Dopamine inhibits GABA transmission from the globus pallidus to the thalamic reticular nucleus via presynaptic D4 receptors.

The globus pallidus sends a significant GABAergic projection to the thalamic reticular nucleus. Because pallidal neurons express D4-dopamine receptors, we have explored their presence on pallidoreticular terminals by studying the effect of dopamine and D4-receptor agonists on the GABAergic transmission in the thalamic reticular nucleus. We made whole-cell recordings of inhibitory postsynaptic currents (IPSCs) and miniature inhibitory postsynaptic currents (mIPSCs) in the thalamic reticular neurons. Dopamine consistently reduced the IPSCs. The effect of dopamine was associated with paired-pulse facilitation, indicating a presynaptic location of the receptors. The effect of dopamine was also measured on the mIPSCs, reducing their frequency but not affecting their amplitude, which also suggests a presynaptic site of action. The selective D4-receptor agonist PD 168,077 also reduced the IPSCs, which was also associated with paired-pulse facilitation. In addition, this agonist reduced the frequency of the mIPSCs with no effect on their amplitude. The D4-receptor antagonist L-745,870 totally blocked the effect of the D4-receptor agonist, indicating the specificity of its effect. To verify the location of the receptors on the pallidal terminals, these were eliminated by injecting kainic acid into the globus pallidus.

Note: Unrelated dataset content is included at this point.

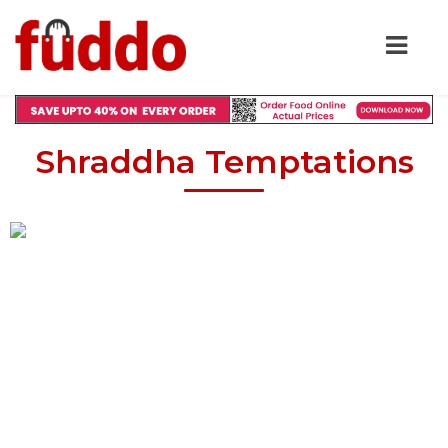
Shraddha Temptations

Kainic acid produced a drastic (80%) fall in the globus pallidus neuronal population. In this condition, the effect of the activation of D4 receptors both on the IPSCs and mIPSCs was prevented, thus indicating that the location of the receptors was on the pallidal terminals. Our results demonstrate that dopamine controls the activity of the thalamic reticular neurons by regulating the inhibitory input from the globus pallidus.